Let’s break this down properly:
Market Value: Market Value by basic definition states: “the amount in which something can be sold for in a given market”.
That definition is an all encompassing definition, but let’s explore what that really includes. A home located in Indianapolis Indiana vs the same exact home in Chicago, Illinois will not have the same market value. Why? The factors included in the “market value” include the area, the schools, the home itself, the price it can sell for at a certain period of time, the school systems, your specific improvements, etc. NONE of these factors that determine the MARKET VALUE of your home, are used to determine the “RECONSTRUCTION COST” of your home.
Reconstruction Cost: “provides the cost to construct, at current prices, an exact duplicate or replica of the building, using like kind and quality materials, construction standards, design, layout and quality of workmanship; Because it might be impossible, impractical or unacceptable to use the materials or methods used in the original construction, “equal quality and utility” may be substituted where necessary for “like kind and quality.”

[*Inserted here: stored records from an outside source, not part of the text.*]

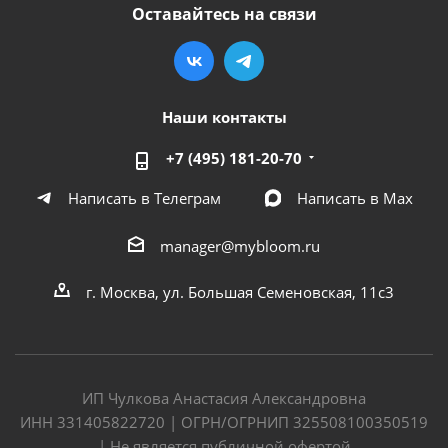
Оставайтесь на связи
Наши контакты
+7 (495) 181-20-70
Написать в Телеграм
Написать в Мах
manager@mybloom.ru
г. Москва, ул. Большая Семеновская, 11с3
ИП Чулкова Анастасия Александровна
ИНН 331405822720 | ОГРН/ОГРНИП 325508100350519
| Не является публичной офертой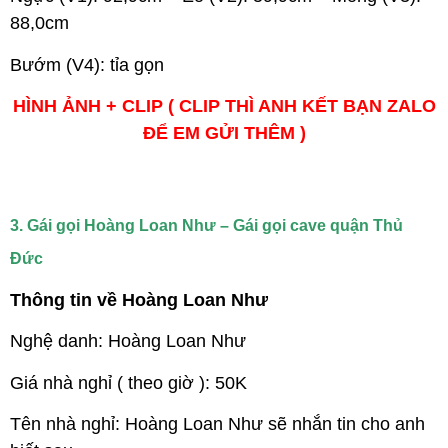
88,0cm
Bướm (V4): tỉa gọn
HÌNH ẢNH + CLIP ( CLIP THÌ ANH KẾT BẠN ZALO
ĐỂ EM GỬI THÊM )
3. Gái gọi Hoàng Loan Như – Gái gọi cave quận Thủ
Đức
Thông tin về Hoàng Loan Như
Nghệ danh: Hoàng Loan Như
Giá nhà nghỉ ( theo giờ ): 50K
Tên nhà nghỉ: Hoàng Loan Như sẽ nhắn tin cho anh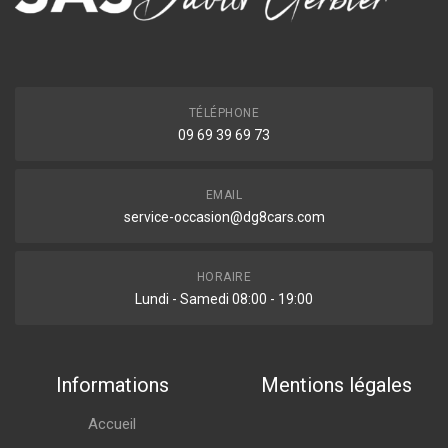
TÉLÉPHONE
09 69 39 69 73
EMAIL
service-occasion@dg8cars.com
HORAIRE
Lundi - Samedi 08:00 - 19:00
Informations
Mentions légales
Accueil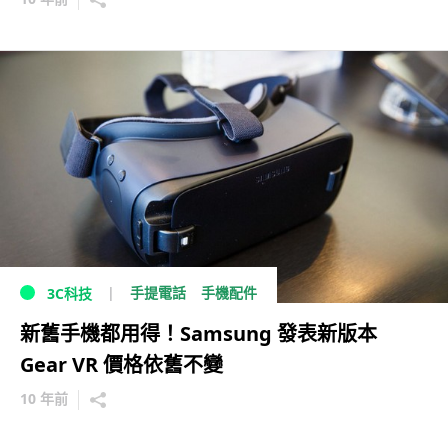
手提電話
手機配件
3C科技
新舊手機都用得！Samsung 發表新版本
Gear VR 價格依舊不變
10 年前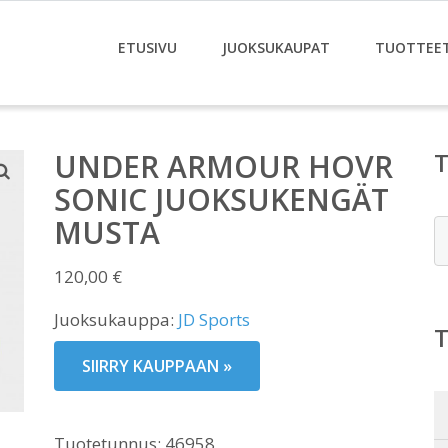
ETUSIVU
JUOKSUKAUPAT
TUOTTEE
UNDER ARMOUR HOVR
SONIC JUOKSUKENGÄT
MUSTA
E
120,00
€
Juoksukauppa:
JD Sports
SIIRRY KAUPPAAN »
Tuotetunnus:
46958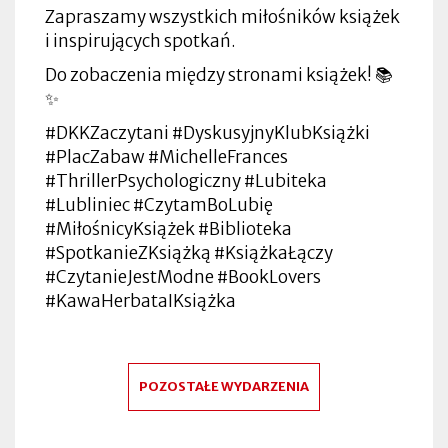
Zapraszamy wszystkich miłośników książek
i inspirujących spotkań.
Do zobaczenia między stronami książek! 📚
✨
#DKKZaczytani #DyskusyjnyKlubKsiążki
#PlacZabaw #MichelleFrances
#ThrillerPsychologiczny #Lubiteka
#Lubliniec #CzytamBoLubię
#MiłośnicyKsiążek #Biblioteka
#SpotkanieZKsiążką #KsiążkaŁączy
#CzytanieJestModne #BookLovers
#KawaHerbataIKsiążka
POZOSTAŁE WYDARZENIA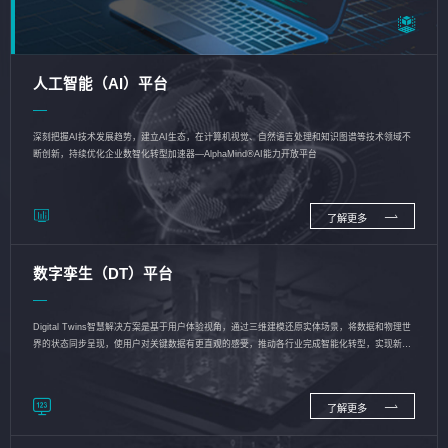
人工智能（AI）平台
深刻把握AI技术发展趋势，建立AI生态，在计算机视觉、自然语言处理和知识图谱等技术领域不
断创新，持续优化企业数智化转型加速器—AlphaMind®AI能力开放平台
了解更多
数字孪生（DT）平台
Digital Twins智慧解决方案是基于用户体验视角，通过三维建模还原实体场景，将数据和物理世
界的状态同步呈现，使用户对关键数据有更直观的感受，推动各行业完成智能化转型，实现新旧
动能的转换
了解更多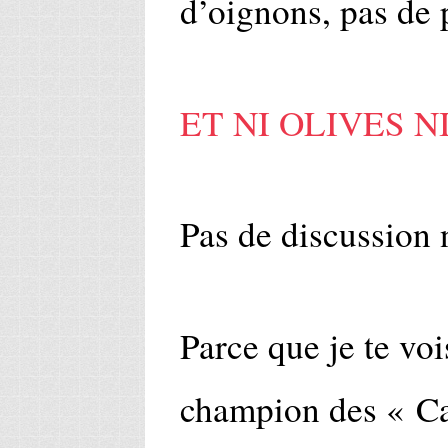
d’oignons, pas de p
ET NI OLIVES N
Pas de discussion 
Parce que je te vois
champion des « Ca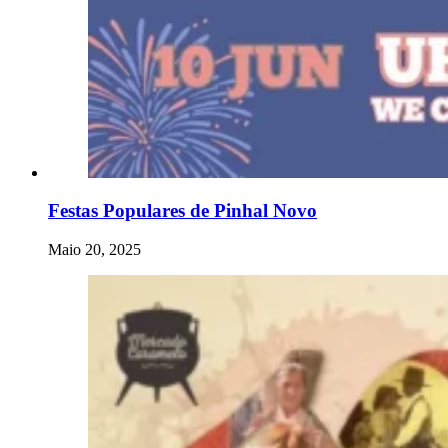
Festas Populares de Pinhal Novo
Maio 20, 2025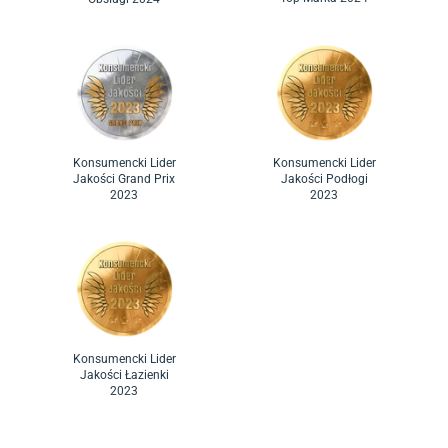
Konsumencki Lider
Konsumencki Lider
Jakości Grand Prix
Jakości Podłogi
2023
2023
Konsumencki Lider
Jakości Łazienki
2023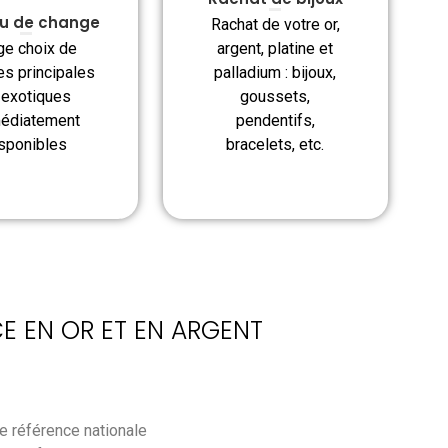
u de change
Rachat de votre or,
argent, platine et
ge choix de
palladium : bijoux,
es principales
goussets,
 exotiques
pendentifs,
édiatement
bracelets, etc.
sponibles
CE EN OR ET EN ARGENT
e référence nationale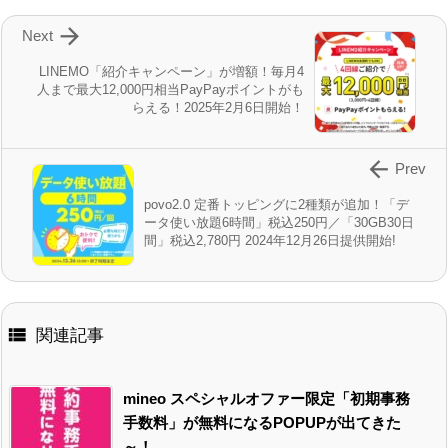

Next
LINEMO「紹介キャンペーン」が増額！毎月4
人まで最大12,000円相当PayPayポイントがも
らえる！2025年2月6日開始！

Prev
povo2.0 定番トッピングに2種類が追加！「デ
ータ使い放題6時間」税込250円／「30GB30日
間」税込2,780円 2024年12月26日提供開始!

関連記事
mineo スペシャルオファー限定「初期事務
手数料」が無料になるPOPUPが出てきた
～！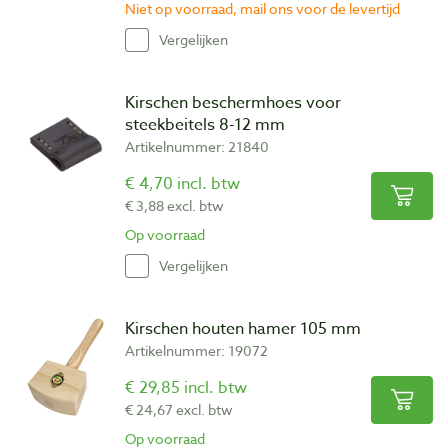
Niet op voorraad, mail ons voor de levertijd
Vergelijken
Kirschen beschermhoes voor
steekbeitels 8-12 mm
Artikelnummer: 21840
€ 4,70 incl. btw
€ 3,88 excl. btw
Op voorraad
Vergelijken
Kirschen houten hamer 105 mm
Artikelnummer: 19072
€ 29,85 incl. btw
€ 24,67 excl. btw
Op voorraad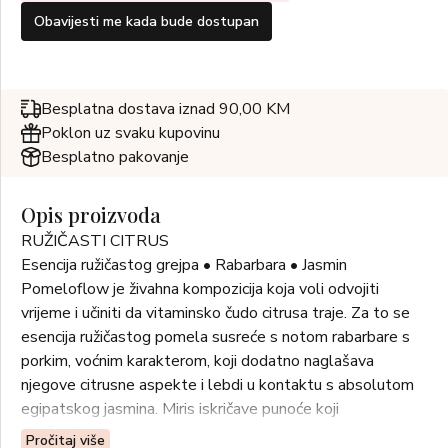
Obavijesti me kada bude dostupan
Besplatna dostava iznad 90,00 KM
Poklon uz svaku kupovinu
Besplatno pakovanje
Opis proizvoda
RUŽIČASTI CITRUS
Esencija ružičastog grejpa • Rabarbara • Jasmin
Pomeloflow je živahna kompozicija koja voli odvojiti
vrijeme i učiniti da vitaminsko čudo citrusa traje. Za to se
esencija ružičastog pomela susreće s notom rabarbare s
porkim, voćnim karakterom, koji dodatno naglašava
njegove citrusne aspekte i lebdi u kontaktu s absolutom
egipatskog jasmina. Miris iskričave punoće koji
oduševljava.
Pročitaj više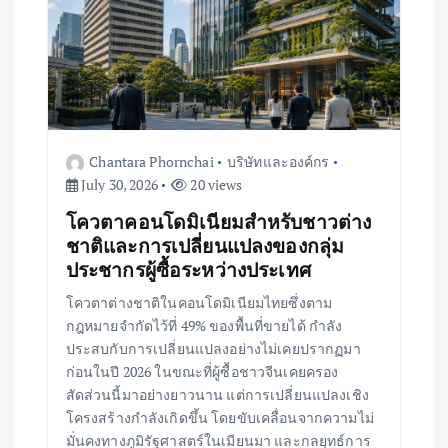
a
t
i
Chantara Phornchai
บริษัทและองค์กร
o
July 30, 2026
20 views
โควตาคอนโดมิเนียมสำหรับชาวต่าง
n
ชาติและการเปลี่ยนแปลงของกลุ่ม
ประชากรผู้ซื้อระหว่างประเทศ
โควตาต่างชาติในคอนโดมิเนียมไทยซึ่งตาม
กฎหมายจำกัดไว้ที่ 49% ของพื้นที่ขายได้ กำลัง
ประสบกับการเปลี่ยนแปลงอย่างไม่เคยปรากฏมา
ก่อนในปี 2026 ในขณะที่ผู้ซื้อชาวจีนเคยครอง
สัดส่วนนี้มาอย่างยาวนาน แต่การเปลี่ยนแปลงเชิง
โครงสร้างกำลังเกิดขึ้น โดยขับเคลื่อนจากความไม่
มั่นคงทางภูมิรัฐศาสตร์ในเมียนมา และกลยุทธ์การ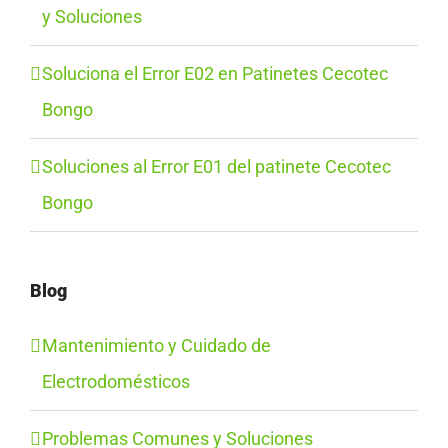
y Soluciones
Soluciona el Error E02 en Patinetes Cecotec
Bongo
Soluciones al Error E01 del patinete Cecotec
Bongo
Blog
Mantenimiento y Cuidado de
Electrodomésticos
Problemas Comunes y Soluciones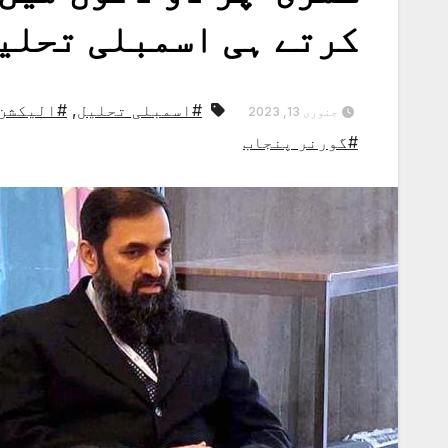
کرتے ہی اسمبلی تحلی
#اسمبلی تحلیل
,
#الیکشن
جنوری 13, 2023
#گورنر پنجاب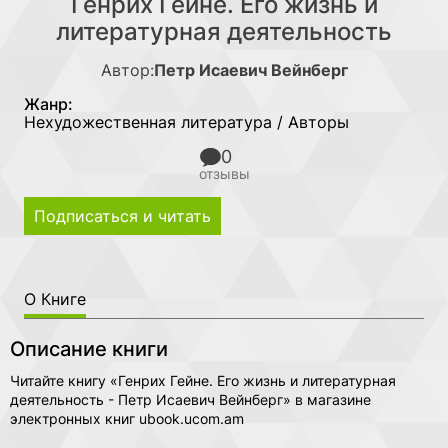
Генрих Гейне. Его жизнь и
литературная деятельность
Автор:
Петр Исаевич Вейнберг
Жанр:
Нехудожественная литература / Авторы
0
отзывы
Подписаться и читать
О Книге
Описание книги
Читайте книгу «Генрих Гейне. Его жизнь и литературная
деятельность - Петр Исаевич Вейнберг» в магазине
электронных книг ubook.ucom.am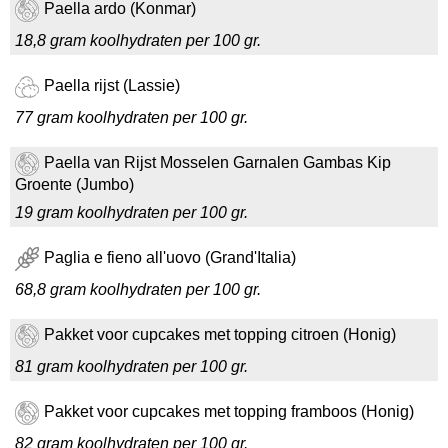
Paella ardo (Konmar)
18,8 gram koolhydraten per 100 gr.
Paella rijst (Lassie)
77 gram koolhydraten per 100 gr.
Paella van Rijst Mosselen Garnalen Gambas Kip
Groente (Jumbo)
19 gram koolhydraten per 100 gr.
Paglia e fieno all'uovo (Grand'Italia)
68,8 gram koolhydraten per 100 gr.
Pakket voor cupcakes met topping citroen (Honig)
81 gram koolhydraten per 100 gr.
Pakket voor cupcakes met topping framboos (Honig)
82 gram koolhydraten per 100 gr.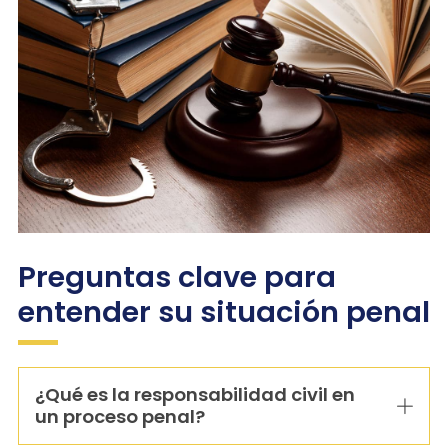
Preguntas clave para
entender su situación penal
¿Qué es la responsabilidad civil en
un proceso penal?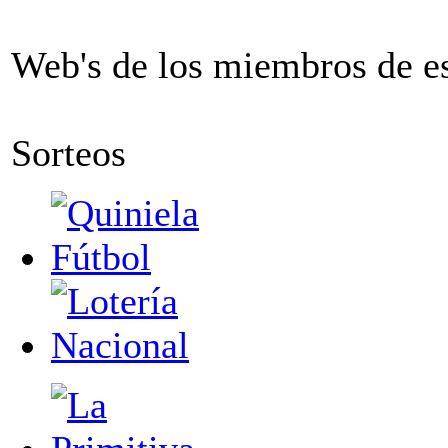
Web's de los miembros de est
Sorteos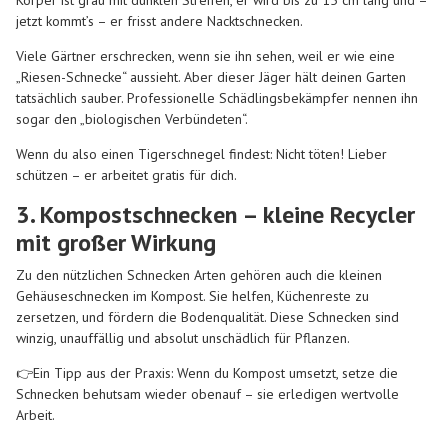
jetzt kommt’s – er frisst andere Nacktschnecken.
Viele Gärtner erschrecken, wenn sie ihn sehen, weil er wie eine
„Riesen-Schnecke“ aussieht. Aber dieser Jäger hält deinen Garten
tatsächlich sauber. Professionelle Schädlingsbekämpfer nennen ihn
sogar den „biologischen Verbündeten“.
Wenn du also einen Tigerschnegel findest: Nicht töten! Lieber
schützen – er arbeitet gratis für dich.
3. Kompostschnecken – kleine Recycler
mit großer Wirkung
Zu den nützlichen Schnecken Arten gehören auch die kleinen
Gehäuseschnecken im Kompost. Sie helfen, Küchenreste zu
zersetzen, und fördern die Bodenqualität. Diese Schnecken sind
winzig, unauffällig und absolut unschädlich für Pflanzen.
👉Ein Tipp aus der Praxis: Wenn du Kompost umsetzt, setze die
Schnecken behutsam wieder obenauf – sie erledigen wertvolle
Arbeit.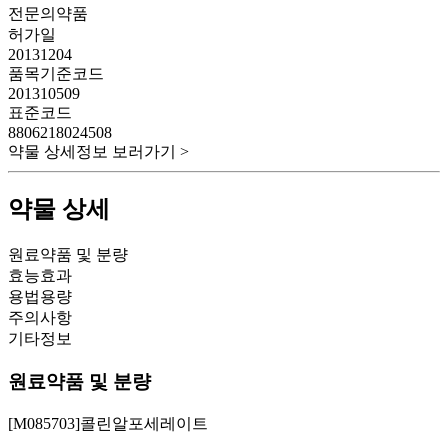
전문의약품
허가일
20131204
품목기준코드
201310509
표준코드
8806218024508
약물 상세정보 보러가기 >
약물 상세
원료약품 및 분량
효능효과
용법용량
주의사항
기타정보
원료약품 및 분량
[M085703]콜린알포세레이트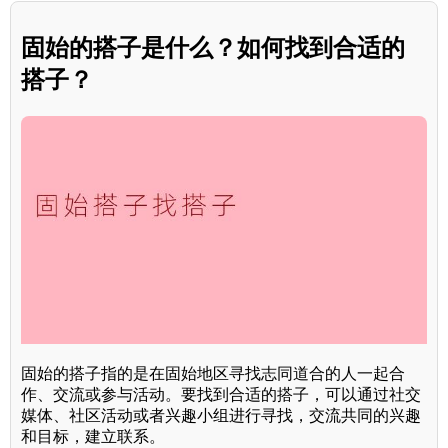
固始的搭子是什么？如何找到合适的
搭子？
固始的搭子指的是在固始地区寻找志同道合的人一起合
作、交流或参与活动。要找到合适的搭子，可以通过社交
媒体、社区活动或者兴趣小组进行寻找，交流共同的兴趣
和目标，建立联系。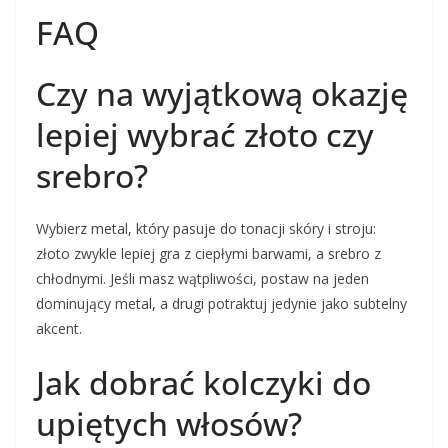
FAQ
Czy na wyjątkową okazję
lepiej wybrać złoto czy
srebro?
Wybierz metal, który pasuje do tonacji skóry i stroju:
złoto zwykle lepiej gra z ciepłymi barwami, a srebro z
chłodnymi. Jeśli masz wątpliwości, postaw na jeden
dominujący metal, a drugi potraktuj jedynie jako subtelny
akcent.
Jak dobrać kolczyki do
upiętych włosów?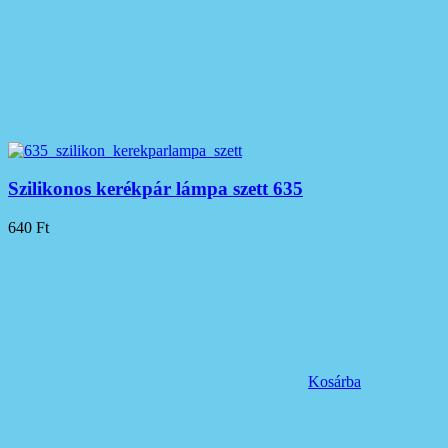
Szilikonos kerékpár lámpa szett 635
640
Ft
Kosárba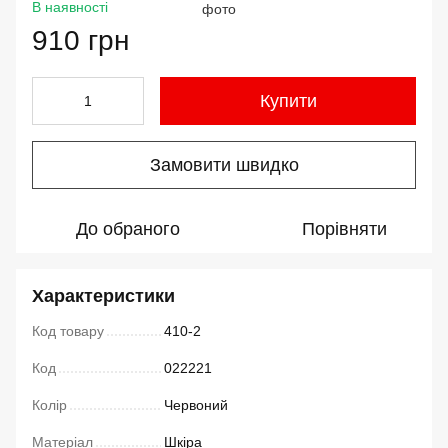
В наявності
910 грн
Купити
Замовити швидко
До обраного
Порівняти
Характеристики
Код товару
410-2
Код
022221
Колір
Червоний
Матеріал
Шкіра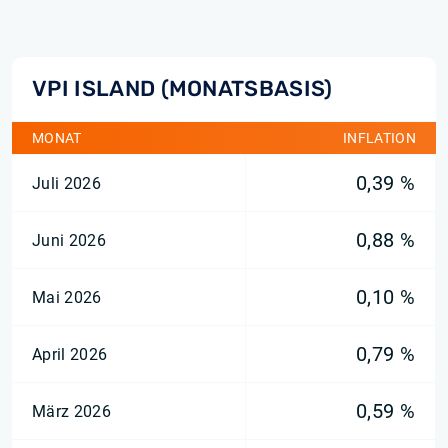
VPI ISLAND (MONATSBASIS)
MONAT
INFLATION
0,39 %
Juli 2026
0,88 %
Juni 2026
0,10 %
Mai 2026
0,79 %
April 2026
0,59 %
März 2026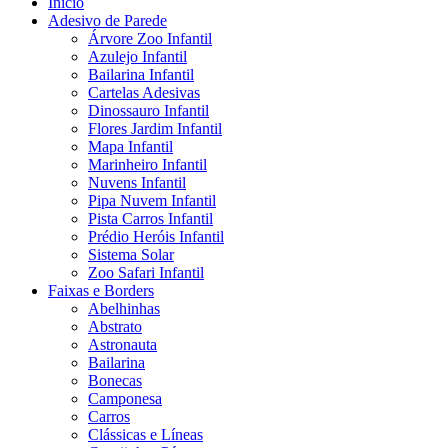
Início
Adesivo de Parede
Árvore Zoo Infantil
Azulejo Infantil
Bailarina Infantil
Cartelas Adesivas
Dinossauro Infantil
Flores Jardim Infantil
Mapa Infantil
Marinheiro Infantil
Nuvens Infantil
Pipa Nuvem Infantil
Pista Carros Infantil
Prédio Heróis Infantil
Sistema Solar
Zoo Safari Infantil
Faixas e Borders
Abelhinhas
Abstrato
Astronauta
Bailarina
Bonecas
Camponesa
Carros
Clássicas e Líneas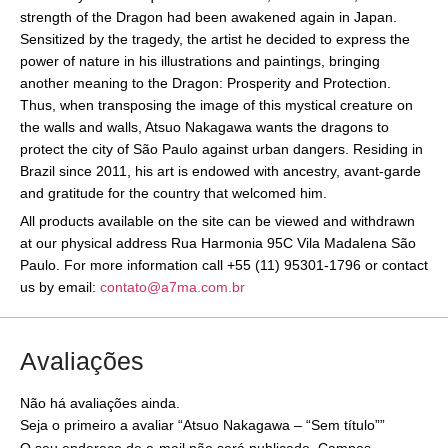
strength of the Dragon had been awakened again in Japan.
Sensitized by the tragedy, the artist he decided to express the
power of nature in his illustrations and paintings, bringing
another meaning to the Dragon: Prosperity and Protection.
Thus, when transposing the image of this mystical creature on
the walls and walls, Atsuo Nakagawa wants the dragons to
protect the city of São Paulo against urban dangers. Residing in
Brazil since 2011, his art is endowed with ancestry, avant-garde
and gratitude for the country that welcomed him.
All products available on the site can be viewed and withdrawn
at our physical address Rua Harmonia 95C Vila Madalena São
Paulo. For more information call +55 (11) 95301-1796 or contact
us by email:
contato@a7ma.com.br
Avaliações
Não há avaliações ainda.
Seja o primeiro a avaliar “Atsuo Nakagawa – “Sem título””
O seu endereço de e-mail não será publicado.
Campos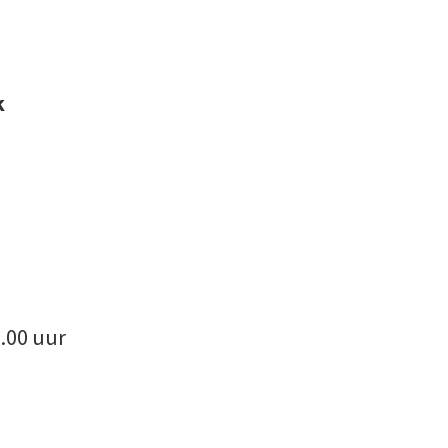
um Kalsdonk
ke
.00 uur
Nisipa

In order to accurately determine the “Reconstruction cost” of your home we don’t just simply rely on figuring a guesstimate of what it would take to rebuild, but an actual defined process utilizing a specific Building Code Program analysis to obtain accurate information based on the home, your area, current building costs, etc. This program uses the accurate material cost and labor data to determine the actual cost to replace your home to its pre-loss condition. It costs much more to reconstruct a new home in an existing place then it does to construct a new home at a new location.
So now that you understand the difference, the question becomes, “Do I need to insure my home to the reconstruction cost that the carrier determines?”
The simple answer is, YES, you should. Here are 3 very good reasons why.
1. Insurance Companies have a contractual obligation to repair or replace the lost asset. One reason for this language believe it or not is to keep people from OVER insuring and then committing fraud to collect money. Replacement value determines what that amount should be.
2. Partial losses are more common then total losses. The reason this is important to understand is basic math. Let’s use the numbers we started with
- Insurance Purchased: 80,000 (to pay off mortgage)
- Square Footage of the home: 1684
- Reconstruction Cost figured: $239,000. ($141.92 per square foot (239000/1684)
If you suffered a loss on 1/4 of the home, that would be a $20,000 loss (80000 X 1/4), but the actual reconstruction costs would be $59,748. (1684 / 4 x 141.92). In this example you would have a shortfall of $39748.00 in order to rebuild your home. If you purchased the Reconstruction Cost, you would receive the full $59,748 to rebuild the 1/4 of the home to a pre-loss state.
3. The above example leads to the last reason. Social benefit. If this happens to your neighbor and he doesn’t have enough insurance to cover the repairs, it is likely that the home can become an eyesore, drive down the MARKET Value of your home, and create resale issues for you.
In a nutshell, make sure you understand the cost of purchasing replacement cost for your insurance has nothing to do with the value of your home. Don’t short change what is likely your largest investment so that in case of a loss you replace with far less quality or worse yet, not at all.
Understanding home insurance and how it is designed and what it pays is complicated. Don’t assume you understand what you are covered for because the worst way to find out is AFTER the loss.